## Problem to solve:
Starting from the first line below, count the lines carrying the string "tasaciones" and answer with the count by itself.
Records for this exercise below:
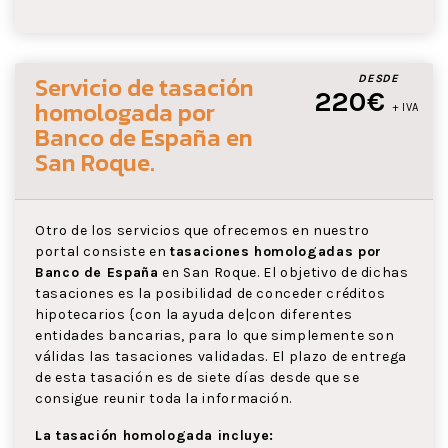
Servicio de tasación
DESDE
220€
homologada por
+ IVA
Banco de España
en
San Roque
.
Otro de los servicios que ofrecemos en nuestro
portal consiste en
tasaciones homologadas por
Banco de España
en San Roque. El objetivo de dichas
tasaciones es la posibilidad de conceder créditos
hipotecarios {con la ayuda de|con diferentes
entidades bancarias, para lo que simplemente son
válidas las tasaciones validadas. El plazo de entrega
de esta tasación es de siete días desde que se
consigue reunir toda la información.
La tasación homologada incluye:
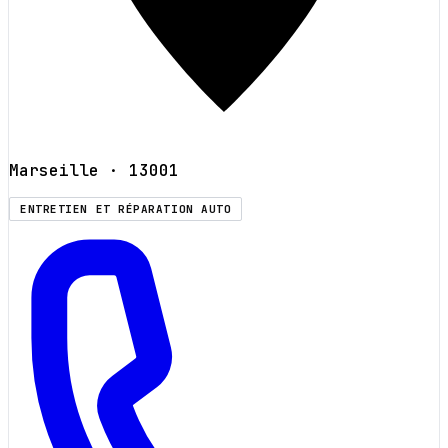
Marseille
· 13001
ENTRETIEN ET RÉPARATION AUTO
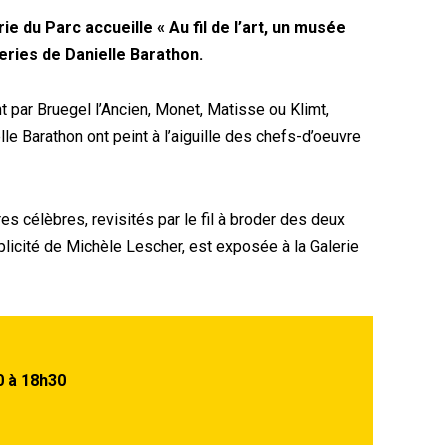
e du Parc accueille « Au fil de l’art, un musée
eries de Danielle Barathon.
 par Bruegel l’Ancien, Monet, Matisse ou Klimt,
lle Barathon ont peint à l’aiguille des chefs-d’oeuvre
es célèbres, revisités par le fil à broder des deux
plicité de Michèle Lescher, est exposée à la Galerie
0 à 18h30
End of Records for this exercise.
Records for this exercise below:
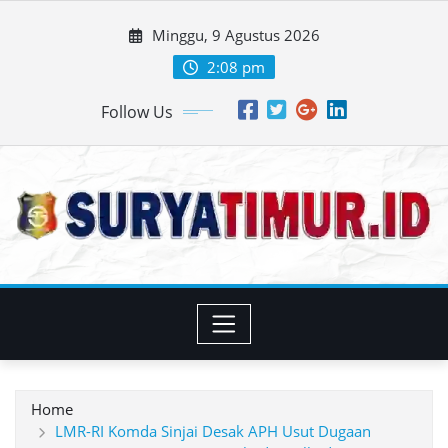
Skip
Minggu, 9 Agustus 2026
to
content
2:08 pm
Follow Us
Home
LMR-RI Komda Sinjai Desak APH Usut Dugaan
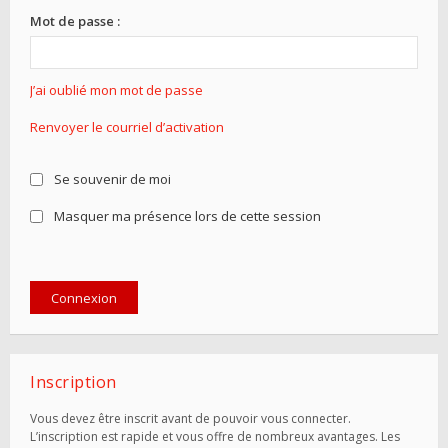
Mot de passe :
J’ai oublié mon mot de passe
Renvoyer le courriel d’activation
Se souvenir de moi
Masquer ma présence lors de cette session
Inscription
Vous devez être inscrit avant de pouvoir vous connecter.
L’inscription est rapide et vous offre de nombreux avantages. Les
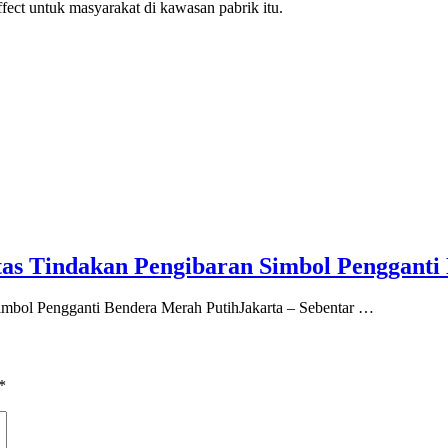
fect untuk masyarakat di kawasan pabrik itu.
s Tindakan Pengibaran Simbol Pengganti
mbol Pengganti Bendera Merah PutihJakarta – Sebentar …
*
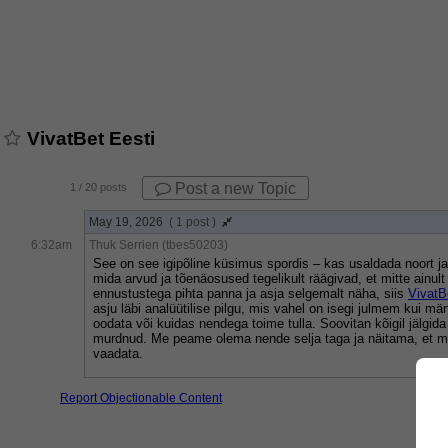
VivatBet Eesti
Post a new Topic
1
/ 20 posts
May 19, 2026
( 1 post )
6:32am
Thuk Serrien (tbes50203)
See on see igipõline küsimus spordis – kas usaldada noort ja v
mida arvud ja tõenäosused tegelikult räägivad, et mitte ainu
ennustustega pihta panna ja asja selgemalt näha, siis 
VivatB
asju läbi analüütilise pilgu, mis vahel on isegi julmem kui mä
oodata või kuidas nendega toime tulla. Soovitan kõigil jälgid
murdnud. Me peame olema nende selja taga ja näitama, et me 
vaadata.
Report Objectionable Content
End of Records for this exercise.
## Written answer:
3